When a supervillain threatens the world with a pair of doomsday devices -- one for controlling the weather, the other for controlling Godzilla -- Batman, Robin, and Batgirl combat the rampaging monster in their array of vehicles, including the Batmobile, the Batcopter, the Batboat, and the Batcycle.
|"Whale Repellent? I said Gorilla-Whale Repellent, chum! You see Robin, in Godzilla's homeland of Japan he's known as Gojira, a portmanteau of the Japanese words for gorilla and whale, gorira and kujira..."|
Seriously folks, how awesome would this have been? Just close your eyes, conjure Adam West's voice in your mind, and picture Batman discussing the threat Godzilla poses to Gotham City with Commissioner Gordon and Chief O'Hara.
Then just imagine the technicolor clash of the campy titans. It would have been epic! Dare I say it? "Best. Movie. Ever." Many internet commenters are of the opinion that Batman would be hopelessly outmatched in such a face-off, but I disagree. You're talking about a guy who built a nuclear reactor in the cave under his mansion (hey, maybe the Atomic Pile is what draws Godzilla to Gotham City in the first place). I have complete faith in his ability to create high-tech weapons and defensive systems every bit as effective as those of the Japan Self Defense Forces.
And I can only assume that once the villain's hold over Godzilla was broken, Batman vs. Godzilla would follow the tradition of all great crossovers and end with the King of the Monsters teaming up with the World's Greatest Detective to defeat their common enemy.
But enough dwelling on what might have been. Let us now turn our attention to what still could be, based upon the awesome announcement DC Comics made last month. That's right: Batman '66!
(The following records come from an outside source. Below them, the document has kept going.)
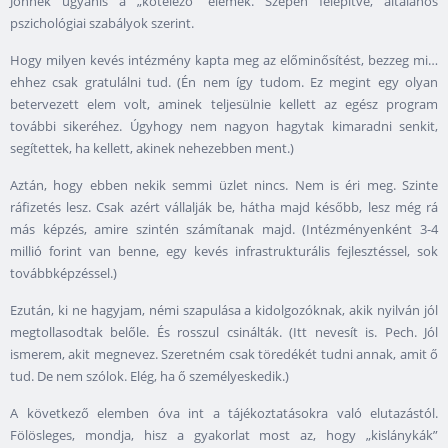
Jönnek ugyanis a „kötelező” elemek. Szépen felépítve, általános
pszichológiai szabályok szerint.
Hogy milyen kevés intézmény kapta meg az előminősítést, bezzeg mi…
ehhez csak gratulálni tud. (Én nem így tudom. Ez megint egy olyan
betervezett elem volt, aminek teljesülnie kellett az egész program
további sikeréhez. Úgyhogy nem nagyon hagytak kimaradni senkit,
segítettek, ha kellett, akinek nehezebben ment.)
Aztán, hogy ebben nekik semmi üzlet nincs. Nem is éri meg. Szinte
ráfizetés lesz. Csak azért vállalják be, hátha majd később, lesz még rá
más képzés, amire szintén számítanak majd. (Intézményenként 3-4
millió forint van benne, egy kevés infrastrukturális fejlesztéssel, sok
továbbképzéssel.)
Ezután, ki ne hagyjam, némi szapulása a kidolgozóknak, akik nyilván jól
megtollasodtak belőle. És rosszul csinálták. (Itt nevesít is. Pech. Jól
ismerem, akit megnevez. Szeretném csak töredékét tudni annak, amit ő
tud. De nem szólok. Elég, ha ő személyeskedik.)
A következő elemben óva int a tájékoztatásokra való elutazástól.
Fölösleges, mondja, hisz a gyakorlat most az, hogy „kislánykák”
If you haven't heard, DC will be publishing a comic book set in the universe of the '60s TV show, written by Jeff Parker with art by Jonathan Case (who does awesome likenesses of all the actors from the series, as you can see below).
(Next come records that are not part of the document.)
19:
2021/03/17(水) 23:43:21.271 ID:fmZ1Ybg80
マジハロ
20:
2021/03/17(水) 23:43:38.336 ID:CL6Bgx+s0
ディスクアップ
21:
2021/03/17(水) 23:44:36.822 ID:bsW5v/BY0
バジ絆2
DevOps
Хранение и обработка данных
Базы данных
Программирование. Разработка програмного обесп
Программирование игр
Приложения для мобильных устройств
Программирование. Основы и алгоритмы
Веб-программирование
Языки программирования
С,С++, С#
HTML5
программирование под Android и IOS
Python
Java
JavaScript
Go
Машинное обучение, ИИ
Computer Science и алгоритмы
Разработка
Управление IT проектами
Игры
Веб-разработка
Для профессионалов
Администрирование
- Watch: Video of writer Jeff Parker discussing Batman 66 at WonderCon
- Comic Book Resources: "Batman '66" Is What The Industry Needs
- Parkerspace: Batman on Route 66
- Newsarama: Jeff Parker Plays it (Mostly) Straight with BATMAN '66
IDW Publishing, on the other hand, just announced a new ongoing Godzilla comic book series called Godzilla: Rulers of Earth, designed to accommodate their ever-growing roster of Toho movie monster licenses. It follows the previous Godzilla ongoing series and the miniseries Godzilla Legends, Kingdom of Monsters, Gangsters and Goliaths, and Half-Century War.
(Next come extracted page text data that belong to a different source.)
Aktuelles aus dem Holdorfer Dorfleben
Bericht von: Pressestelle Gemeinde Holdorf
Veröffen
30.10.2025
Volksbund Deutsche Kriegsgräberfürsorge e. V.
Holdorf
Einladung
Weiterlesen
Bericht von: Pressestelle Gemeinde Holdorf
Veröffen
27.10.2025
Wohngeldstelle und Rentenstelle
While Kingdom of Monsters and the 2 regular Godzilla series share the same continuity, the other mini-series all take place in their own universes with their own unique histories of monster attacks, so obviously IDW is not opposed to variety and risk-taking in their story lines.
Furthermore, DC and IDW already have a history of crossovers and collaborations. Star Trek/Legion of Superheroes was released in 2011, The Rocketeer/Spirit: Pulp Friction crossover begins in July 2013, and it's been announced that IDW will be reprinting classic DC comic strips.
Clearly the time is ripe for DC and IDW to publish a BATMAN vs. GODZILLA comic book! And not just any sort of comic, but a tabloid-sized Treasury Edition, like all the greatest crossover bouts from my childhood, like Superman vs. Muhammad Ali, Superman vs. the Amazing Spider-Man, and Batman vs. the Incredible Hulk! Might as well go all the way, right?
Come on DC and IDW, you need to make this happen. It's not just the RIGHT thing to do, it's the AWESOME thing. Don't make me start a petition or something. Just take my money!